If you’re like me, you probably forget a lot of things. It seems like the more important something is, the easier it is to forget. Sadly, however, it seems to be nearly impossible to forget past mistakes that we’ve made: bad decisions, poor choices of words, errors of judgment and so on. Sometimes we might forget some of our past, but remember very clearly a grievance or grudge against someone else for a mistake which they committed.
One theme we see in today’s readings is a call by both the prophet Isaiah and St. Paul to forget the past. Both encourage us to look to the future, seeing that God is “doing something new” and “straining forward to what lies ahead.” St. Paul takes this further, telling us, “I continue my pursuit toward the goal, the prize of God’s upward calling, in Christ Jesus.”

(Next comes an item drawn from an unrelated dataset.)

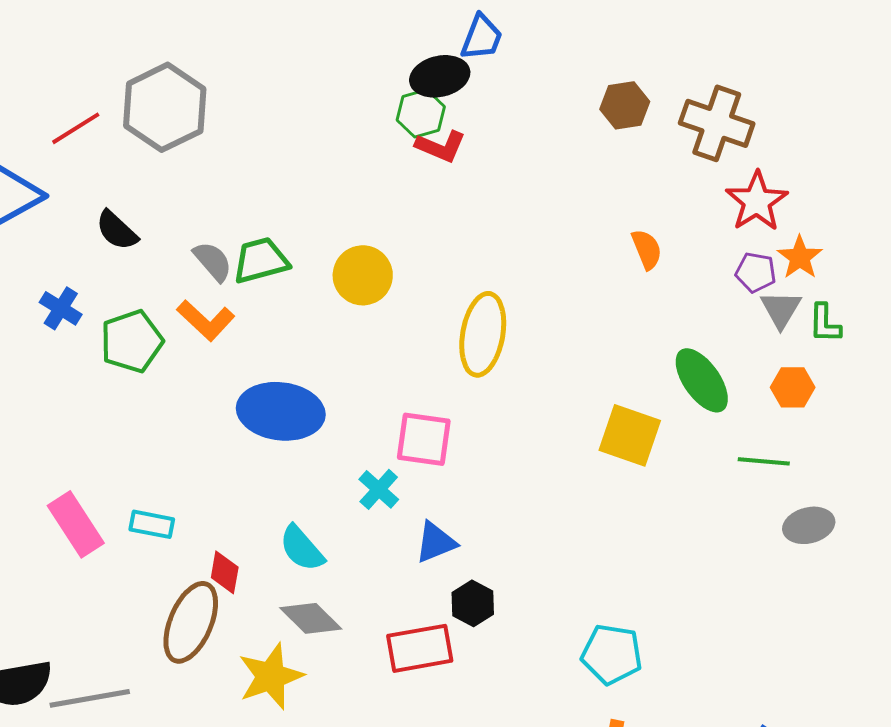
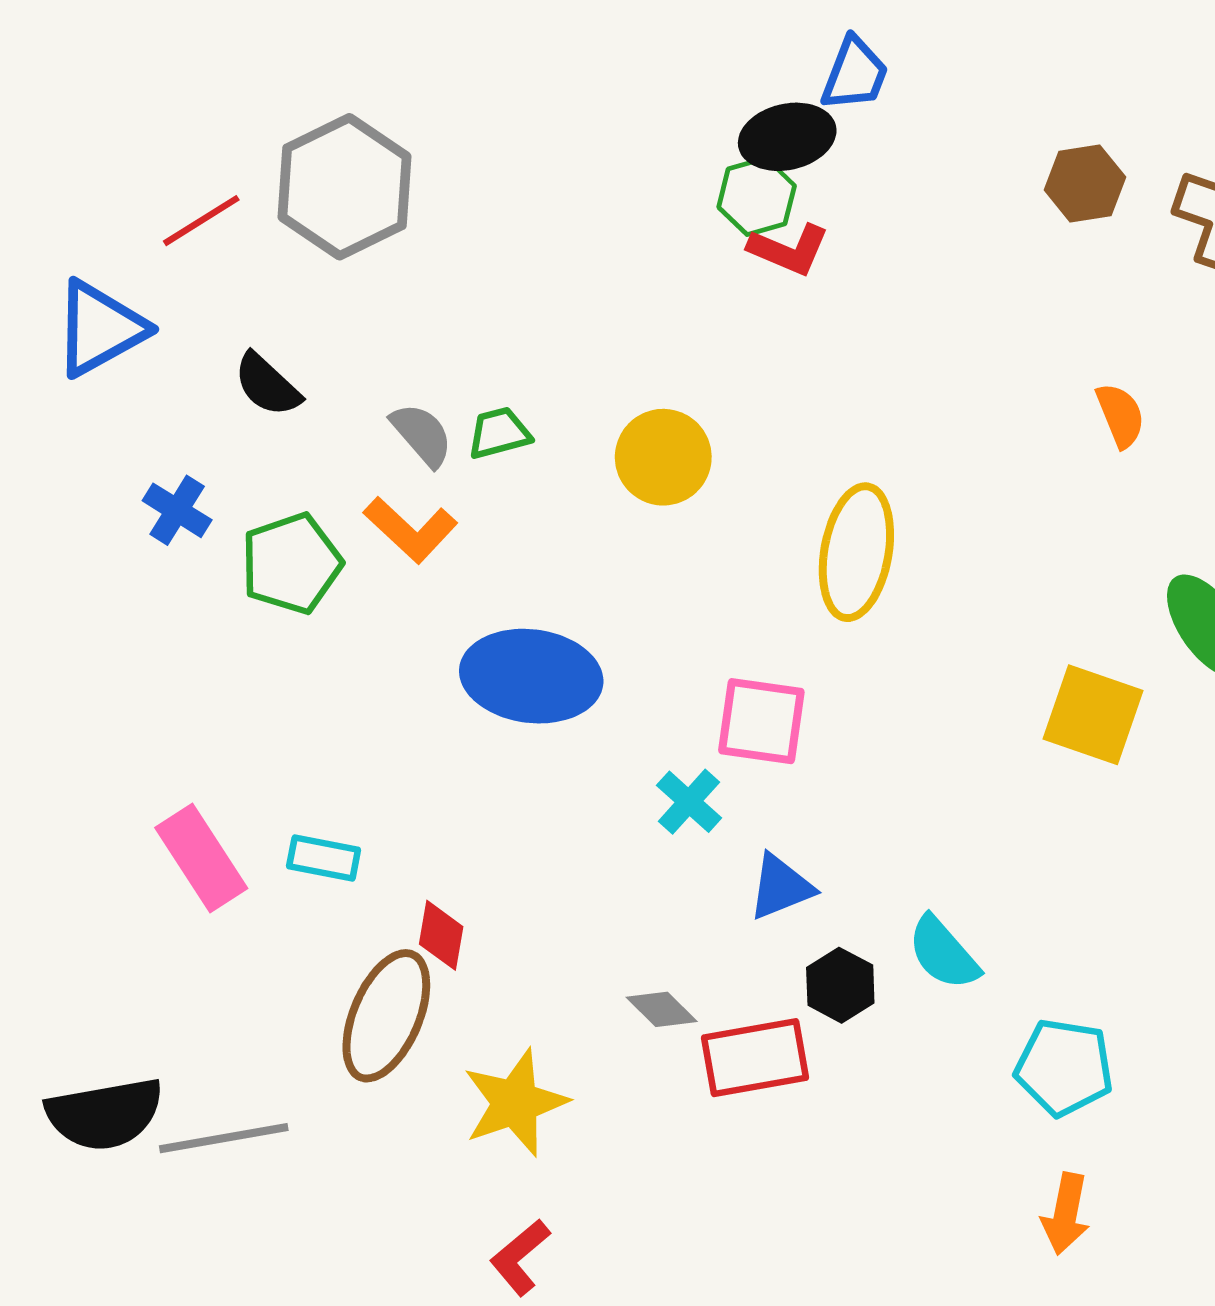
green trapezoid: (261, 260) -> (499, 433), size x0.7
cyan semicircle: (302, 548) -> (943, 953), moved
gray diamond: (311, 618) -> (662, 1009), moved, size x0.7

What is this goal, this prize of which St. Paul speaks? He is speaking of the righteousness of Christ, through which we receive the mercy of God. We see this when St. Paul tells us that he does “not [have] any righteousness of my own based on the law but that which comes through faith in Christ, the righteousness from God”.
In speaking of the “righteousness from God”, St. Paul is saying that what has brought him into right relationship with God is not following the Mosaic Law of the Jewish Covenant, but entering into and following his faith in Our Lord Jesus Christ. In effect, St. Paul is describing for us the difference between how the scribes and Pharisees approached the woman caught in adultery, and how Jesus approached her.
When the woman was brought before Our Lord, the scribes and Pharisees wanted to put Him in an impossible trap. In response to their statement “Moses commanded us to stone such women,” they wanted to force Him to break either the Law given by God the Father to Moses, or the Roman secular law that reserved the death penalty to the Roman authorities. Either way they could denounce Him as either a false prophet and Roman sympathizer or as a revolutionary who sought to overturn Roman rule in the Jewish Promised Land.
Our Lord obviously saw through the test, and showed them a better way. Instead of condemning the woman, as the scribes and Pharisees wished, He offered her mercy and forgiveness of sins. By doing so, He showed us that the path to salvation no longer comes through strict observance of the Law, but through the mercy of God.
It’s important to remember that God’s mercy is not something we need only once in our lives, but needs to be sought and received constantly throughout our lives. St. Paul speaks of the resurrection from the dead, which we receive through God’s mercy and love, saying, “It is not that I have already taken hold of it or have already attained perfect maturity, but I continue my pursuit in hope that I may possess it.” If St. Paul, who had been called by Christ personally after Our Lord’s resurrection was still in need of God’s mercy, how much more are we in need of that mercy.
The problem with human nature is that we still have the desire to test God’s mercy. Now, it’s not like we’re trying to trap Jesus as the scribes and Pharisees did. No, we test Him when we put off seeking His mercy, as St. Augustine did in his famous quote, “Give me chastity and continency, only not yet.” We test Him when we allow ourselves to sink deeper and deeper into sin without seeking His mercy.
Instead of avoiding God’s mercy, we need to seek it and desire it with all our hearts. One theme that kept coming up throughout the conference this weekend in Billings was the power of the Divine Mercy Chaplet. Through this prayer, which can be prayed very quickly and is easily memorized, God’s mercy floods the world, filling the souls of those who pray it and those for whom the Chaplet has been prayed. It is a simple prayer, but one of the most powerful for asking God to “have mercy on us and on the whole world.” I would encourage all of you to learn this prayer, if you don’t know it already, and to pray it daily, especially with your families.
As this Lenten season quickly approaches its conclusion and we prepare for Holy Week, may we seek God’s mercy in abundance instead of testing Him as the scribes and Pharisees did.